◆ Instructions to follow: Using the records below, write out again exactly the lines that begin at the line containing "экранирование) можно за пиво найти. Ка" and end at the line containing "Кто, что думает по этому поводу - реально ли", and no other lines.

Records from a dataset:
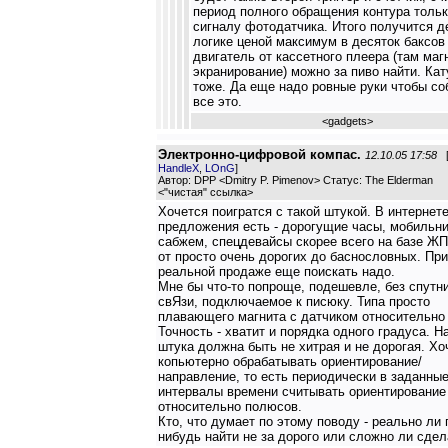
период полного обращения контура тольк
сигналу фотодатчика. Итого получится д
логике ценой максимум в десяток баксов
двигатель от кассетного плеера (там маг
экранирование) можно за пиво найти. Ка
тоже. Да еще надо ровные руки чтобы со
все это.
<
gadgets
>
Электронно-цифровой компас.
12.10.05 17:58
HandleX
,
LOnG
]
Автор: DPP <Dmitry P. Pimenov> Статус: The Elderman
<
"чистая" ссылка
>
Хочется поигратся с такой штукой. В интернет
предложения есть - дорогущие часы, мобильни
сабжем, спецдевайсы скорее всего на базе Ж
от просто очень дорогих до баснословных. Пр
реальной продаже еще поискать надо.
Мне бы что-то попроще, подешевле, без спутн
свЯзи, подключаемое к писюку. Типа просто
плавающего магнита с датчиком относительно 
Точность - хватит и порядка одного градуса. 
штука должна быть не хитрая и не дорогая. Хо
копьютерно обрабатывать ориентирование/
направление, то есть периодически в заданны
интервалы времени считывать ориентирование
относительно полюсов.
Кто, что думает по этому поводу - реально ли 
нибудь найти не за дорого или сложно ли сдел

◆ Task output:
экранирование) можно за пиво найти. Ка
тоже. Да еще надо ровные руки чтобы со
все это.
<
gadgets
>
Электронно-цифровой компас.
12.10.05 17:58
HandleX
,
LOnG
]
Автор: DPP <Dmitry P. Pimenov> Статус: The Elderman
<
"чистая" ссылка
>
Хочется поигратся с такой штукой. В интернет
предложения есть - дорогущие часы, мобильни
сабжем, спецдевайсы скорее всего на базе Ж
от просто очень дорогих до баснословных. Пр
реальной продаже еще поискать надо.
Мне бы что-то попроще, подешевле, без спутн
свЯзи, подключаемое к писюку. Типа просто
плавающего магнита с датчиком относительно 
Точность - хватит и порядка одного градуса. 
штука должна быть не хитрая и не дорогая. Хо
копьютерно обрабатывать ориентирование/
направление, то есть периодически в заданны
интервалы времени считывать ориентирование
относительно полюсов.
Кто, что думает по этому поводу - реально ли 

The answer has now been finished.